Doctors vs AI: New Microsoft AI System MAI-DxO Solves ‘Complex Diagnostic Challenges’ Better Than Clinicians – 1v1 Video Chat & LIve Streaming & Influencer Subscription

By Chaitanya Kohli

Microsoft’s Artificial Intelligence (AI) team has shared research that highlights how AI can perform better than actual human doctors to solve some of the “most complex diagnostic challenges” in the field of medical science, as per a blog post published by the tech giant.

Microsoft has developed an AI system that emulates the actions of a panel of expert physicians dealing with “intellectually demanding” medical cases taken from the New England Journal of Medicine (NEJM).

This AI system—called the Microsoft AI Diagnostic Orchestrator (MAI-DxO)—working in conjunction with OpenAI’s o3 model, solved more than 85% of cases from NEJM. In contrast, doctors from the US and UK, each with 5-20 years of clinical experience, who had no access to AI chatbots, textbooks, or colleagues, could only achieve a success rate of 20%.

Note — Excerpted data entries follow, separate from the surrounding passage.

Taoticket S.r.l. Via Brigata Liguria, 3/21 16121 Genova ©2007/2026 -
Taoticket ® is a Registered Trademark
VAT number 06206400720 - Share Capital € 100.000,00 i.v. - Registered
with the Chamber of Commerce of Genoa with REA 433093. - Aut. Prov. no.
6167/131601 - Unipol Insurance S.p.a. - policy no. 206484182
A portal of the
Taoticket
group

For context, Microsoft created interactive case challenges involving stepwise diagnostic encounters sourced from NEJM, where AI models—or human physicians—could put forth questions and order tests.

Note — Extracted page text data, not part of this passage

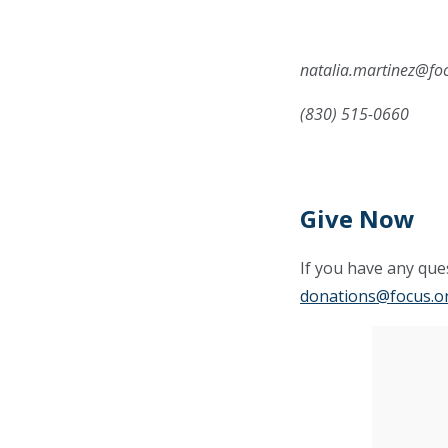
natalia.martinez@fo
(830) 515-0660
Give Now
If you have any ques
donations@focus.o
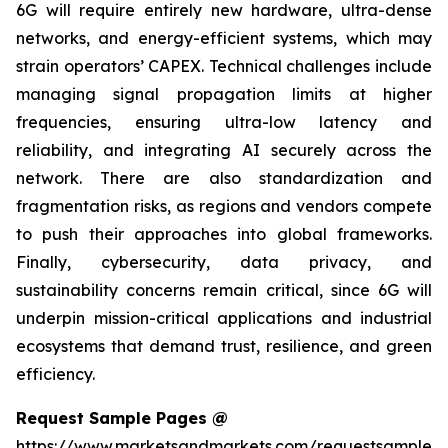
6G will require entirely new hardware, ultra-dense
networks, and energy-efficient systems, which may
strain operators’ CAPEX. Technical challenges include
managing signal propagation limits at higher
frequencies, ensuring ultra-low latency and
reliability, and integrating AI securely across the
network. There are also standardization and
fragmentation risks, as regions and vendors compete
to push their approaches into global frameworks.
Finally, cybersecurity, data privacy, and
sustainability concerns remain critical, since 6G will
underpin mission-critical applications and industrial
ecosystems that demand trust, resilience, and green
efficiency.
Request Sample Pages @
https://www.marketsandmarkets.com/requestsampleN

Microsoft: AI Will Assist Doctors, Not Usurp Them

MAI-DxO logged “higher diagnostic accuracy” and lower overall testing expenditure when compared to physicians or any individual foundation model. For context, the research project tested AI foundation models like ChatGPT, Llama, Claude, Gemini, Grok, and DeepSeek.

Notably, the tech giant claimed that AI would play a complementary role in the healthcare setting, rather than becoming the primary presence in a medical clinic. Further, it highlighted that a doctor’s role is much more than simply making a medical diagnosis of patients.

“While this technology (AI) is advancing rapidly, their (doctors’) clinical roles are much broader than simply making a diagnosis,” the blog post read.

“Clinical roles will, we believe, evolve with AI giving clinicians the ability to automate routine tasks, identify diseases earlier, personalise treatment plans, and potentially prevent some diseases altogether,” it added.

Microsoft also put forth its doubts about AI systems demonstrating their brilliance on medical examinations, such as the United States Medical Licensing Examination (USMLE).

“In just three years, generative AI has advanced to the point of scoring near-perfect scores on the USMLE and similar exams. But these tests primarily rely on multiple-choice questions, which favour memorisation over deep understanding.

“By reducing medicine to one-shot answers on multiple-choice questions, such benchmarks overstate the apparent competence of AI systems and obscure their limitations,” the tech giant’s blog post read.

Why It Matters

Even as AI makes strides in the healthcare sector—illustrated by Microsoft’s latest research—doubts remain about its applicability in real-world settings.